Electrostatic induction
Electrostatic induction allows one to “induce” a charge by using the fact that charges can move freely in a conductor. The left panel of Figure \(\PageIndex{3}\) shows a (neutral) rod made of a conducting material, with electrons distributed uniformly throughout its volume. In the right panel, a negatively charged sphere is brought next to the rod. Since the rod is conducting, electrons in the rod can easily move and they will thus accumulate on the end of the rod that is furthest from the negative sphere (which repels the electrons). Those electrons will leave positive charges (corresponding to the atoms that have lost their electrons) on the side closest to the sphere. The electrons in the rod will only accumulate for as long as the force from the negative sphere is less than the repulsive force from the electrons that have already accumulated. In practice, such an equilibrium is reached almost instantly. In equilibrium, we say that the rod is “polarized”, or that the “charges in the rod have separated”, although the rod is overall still neutral.

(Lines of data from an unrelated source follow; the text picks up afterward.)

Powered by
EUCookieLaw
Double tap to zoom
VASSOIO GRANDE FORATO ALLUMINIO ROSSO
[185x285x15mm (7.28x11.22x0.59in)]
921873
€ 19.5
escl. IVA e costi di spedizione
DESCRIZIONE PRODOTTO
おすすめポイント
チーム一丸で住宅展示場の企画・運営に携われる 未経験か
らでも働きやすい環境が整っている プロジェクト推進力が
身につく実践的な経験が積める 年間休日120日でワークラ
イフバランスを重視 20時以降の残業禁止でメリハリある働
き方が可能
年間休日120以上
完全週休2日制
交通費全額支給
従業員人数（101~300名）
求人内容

Note that we can model this as if it where positive charges that move inside of the rod instead of negative charges. The positive charges are attracted to the negative sphere, and thus accumulate on the end of the rod closest to the sphere, leaving a negative charge on the other end. The choice to call electrons “negative” is completely arbitrary. For convenience, we usually build models assuming that positive charges can easily move around, even if, in reality, it is almost always actually (negative) electrons that move.
We can create a net charge on the polarized rod if we provide a conducting path for charges to leave (or enter) the rod. The Earth can be modeled as a very large reservoir of both positive and negative charges. By connecting the rod to the Earth (we say that we connect the rod to “ground”), we provide a path for the electrons in the rod to be even further from the negatively charged sphere, and they can thus leave the rod entirely in order to go into the ground. This is illustrated in the right-hand panel of Figure \(\PageIndex{4}\).
If we then disconnect the rod from the ground, it has now acquired an overall positive charge, as in the right hand panel. We call this “charging by induction”. We can also think of this in terms of positive charges moving into the rod from the Earth; when we connect the rod to the ground, the positive charges in the Earth can move into the rod and get closer to the negatively charged sphere. If we disconnect the rod from the ground, the rod stays positive, just as we conclude when using a model where it is the negative charges that move1.
Footnotes
1. Unless magnetism is involved, it is not possible to distinguish between a flow of positive charges moving in one direction or negative charges moving in the opposite direction.